Coder Social home page Coder Social logo

Comments (12)

andreped avatar andreped commented on August 18, 2024

I am sorry if my question is trivial but I have trouble using this package with the tensorflow backend.

Hello, @bertrandchauveau! I had this issue when making this myself, so no worries :]

You can take a look at what is done in the tests here.

Basically, do this instead:

import tensorflow as tf
import torchstain
import numpy as np

T = lambda x: tf.convert_to_tensor(np.moveaxis(x, -1, 0).astype("float32"))
t_to_transform = T(to_transform)

normalizer = torchstain.normalizers.MacenkoNormalizer(backend='tensorflow')
normalizer.fit(T(target))
result, _, _ = normalizer.normalize(I=t_to_transform, stains=True)
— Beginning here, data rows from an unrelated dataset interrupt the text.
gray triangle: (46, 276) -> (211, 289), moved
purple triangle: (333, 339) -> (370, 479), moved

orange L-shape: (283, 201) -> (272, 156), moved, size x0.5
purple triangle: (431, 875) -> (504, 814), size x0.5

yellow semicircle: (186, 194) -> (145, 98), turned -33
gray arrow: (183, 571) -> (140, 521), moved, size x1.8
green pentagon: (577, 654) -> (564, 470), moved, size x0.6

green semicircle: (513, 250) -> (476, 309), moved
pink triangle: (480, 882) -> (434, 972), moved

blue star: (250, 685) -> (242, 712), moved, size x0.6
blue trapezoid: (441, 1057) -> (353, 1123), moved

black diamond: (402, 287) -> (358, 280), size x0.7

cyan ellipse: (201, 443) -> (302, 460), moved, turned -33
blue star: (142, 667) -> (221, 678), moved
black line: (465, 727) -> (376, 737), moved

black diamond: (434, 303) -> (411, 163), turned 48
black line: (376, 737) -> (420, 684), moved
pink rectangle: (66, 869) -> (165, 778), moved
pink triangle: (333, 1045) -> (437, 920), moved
result = result.numpy().astype("float32")

Could you try this first to see if it resolves you issue? I'm a bit occupied right now, but could take a new look tomorrow, if you are still having issues.

This will be better documented in the upcoming release, which includes some new and interested stain normalization techniques and new backends (see here).
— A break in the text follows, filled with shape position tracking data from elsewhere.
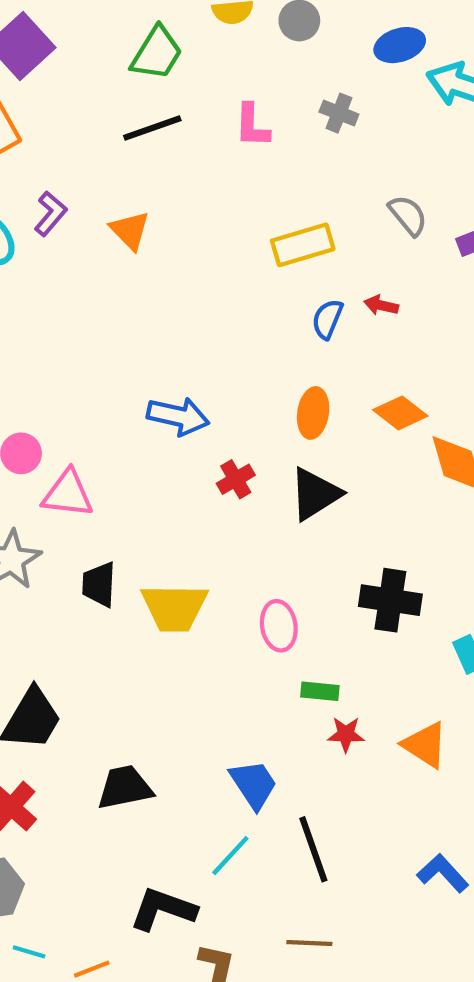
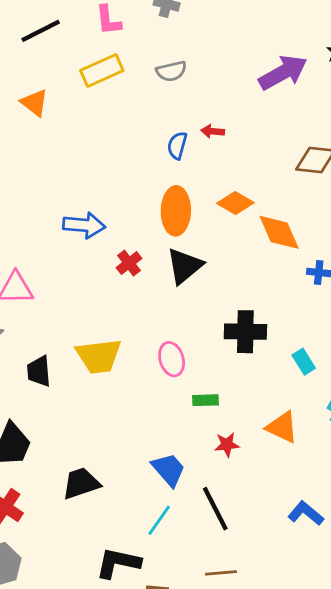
gray semicircle: (408, 215) -> (171, 71), moved, turned 124
yellow rectangle: (303, 245) -> (102, 70), moved
orange ellipse: (313, 413) -> (176, 211), size x1.4
black trapezoid: (99, 584) -> (39, 371), moved
red star: (346, 734) -> (227, 445), moved

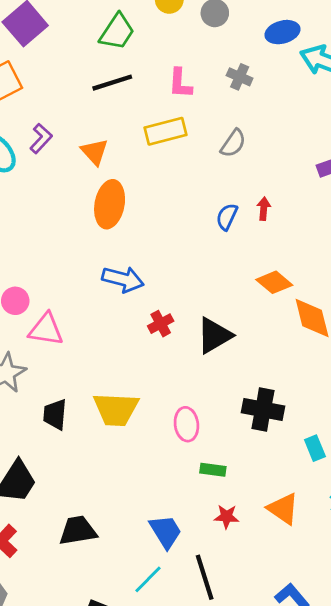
gray semicircle: (171, 71) -> (233, 143), turned -52
red arrow: (213, 131) -> (264, 209), turned 80
orange ellipse: (176, 211) -> (110, 204), moved

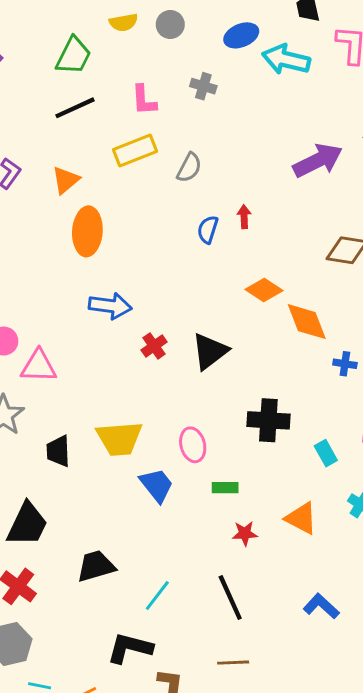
gray semicircle: (233, 143) -> (189, 168), moved
orange triangle: (95, 152) -> (66, 180), turned 40
blue trapezoid: (166, 531) -> (157, 485), moved
cyan line: (148, 579) -> (157, 596), moved

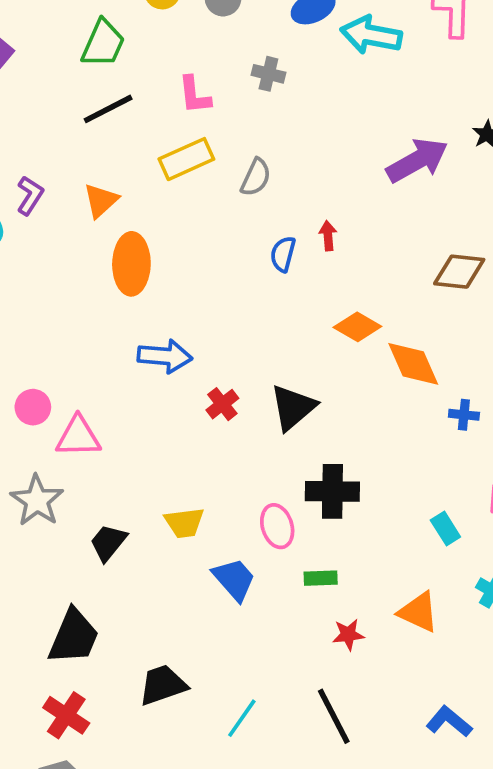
black cross: (268, 420) -> (332, 491), moved
yellow trapezoid: (119, 439) -> (184, 523), size x0.7
black trapezoid: (58, 451) -> (108, 542), turned 44

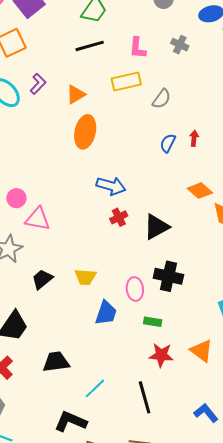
blue arrow: (165, 356) -> (111, 186), moved
blue trapezoid: (234, 579) -> (106, 313), turned 48
red star: (348, 635) -> (161, 355), size x1.4

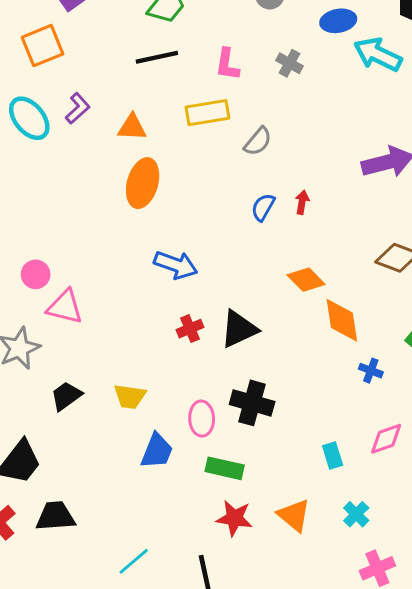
orange triangle: (76, 94) -> (132, 127), turned 30
red cross: (119, 217) -> (190, 329), moved
green rectangle: (153, 322) -> (225, 468), size x1.4
black trapezoid: (56, 362) -> (55, 516), moved

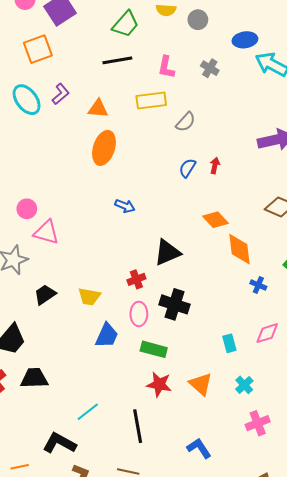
blue arrow: (176, 265) -> (125, 206), size x0.7
red cross: (190, 329) -> (136, 279), moved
BTW: What is the status on the release, @carloalbertobarbano? Shall we aim to get it released by next week? I have a master student who would be interested in the new modified reinhard implementation.

from torchstain.

bertrandchauveau avatar bertrandchauveau commented on August 18, 2024

Thank you for your quick response!

Sadly the same problem occurs, i.e. crashes when running:

normalizer.fit(T(target))

the "T" conversion does the same as my attempt of tf tensor conversion

from torchstain.

andreped avatar andreped commented on August 18, 2024

Sadly the same problem occurs, i.e. crashes when running:

Hmm, well, what I described above is what we do in the unit test, so that should work. Could you show me the error log from the terminal?

Also, could you try downloading the test data that we used for the unit tests here and here, and try running them through your code. I believe that should work. If that works, then the intensity range of your image after imread is in the wrong range. You can see the intensity range by running print(np.unique(image))

Also, I noticed that you were a pathologists. If you just want to get a method working, I would recommend trying the command line tool fast-stain-normalization that is based on torchstain. It enables you to normalize an entire folder without needing to code. Just provide arguments to a CLI and run it from the terminal. You can see how to use it here.

from torchstain.

bertrandchauveau avatar bertrandchauveau commented on August 18, 2024

I had the same issue with the test images that you provided.

This is the error message from the terminal:

2023-02-26 16:20:02.217992: I tensorflow/stream_executor/cuda/cuda_blas.cc:1614] TensorFloat-32 will be used for the matrix multiplication. This will only be logged once.
2023-02-26 16:20:02.225717: I tensorflow/core/util/cuda_solvers.cc:179] Creating GpuSolver handles for stream 000001CE08BFD700
2023-02-26 16:20:03.039762: F tensorflow/core/util/cuda_solvers.cc:114] Check failed: cusolverDnCreate(&cusolver_dn_handle) == CUSOLVER_STATUS_SUCCESS Failed to create cuSolverDN instance.
[I 16:20:28.009 NotebookApp] KernelRestarter: restarting kernel (1/5), keep random ports

I tried this kind of things from what I saw from stackoverflow, but the kernel still crashes:

gpu = tf.config.list_physical_devices('GPU')
tf.config.experimental.set_memory_growth(device=gpu[0], enable=True)

As I understand it, Tensorflow tries to place the tensors on the GPU, but for whatever reason, it does not work (as you said, I'm a pathologist.) For note, I have an RTX 4090 in a Windows setup and I have not encountered similar issues when tranining deep learning models.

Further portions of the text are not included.